Return the entries exactly. Images are not part of the copy.

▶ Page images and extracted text
◇ ◇ ◇ ◇

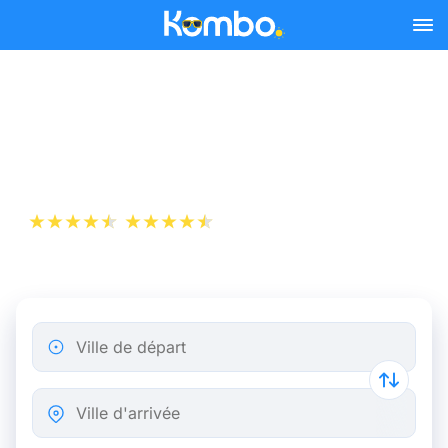
Skip to main content
Billet d’Avion de Lyon à
Marseille
+1 000 000 téléchargements
App Store
Play Store
Ville de départ
Ville d'arrivée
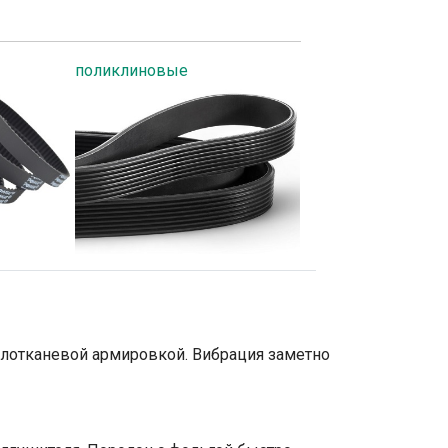
поликлиновые
еклотканевой армировкой. Вибрация заметно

◇ ◇ ◇ ◇

▶ Solved problem
Skip to main content
Billet d’Avion de Lyon à
Marseille
+1 000 000 téléchargements
App Store
Play Store
Ville de départ
Ville d'arrivée
поликлиновые
еклотканевой армировкой. Вибрация заметно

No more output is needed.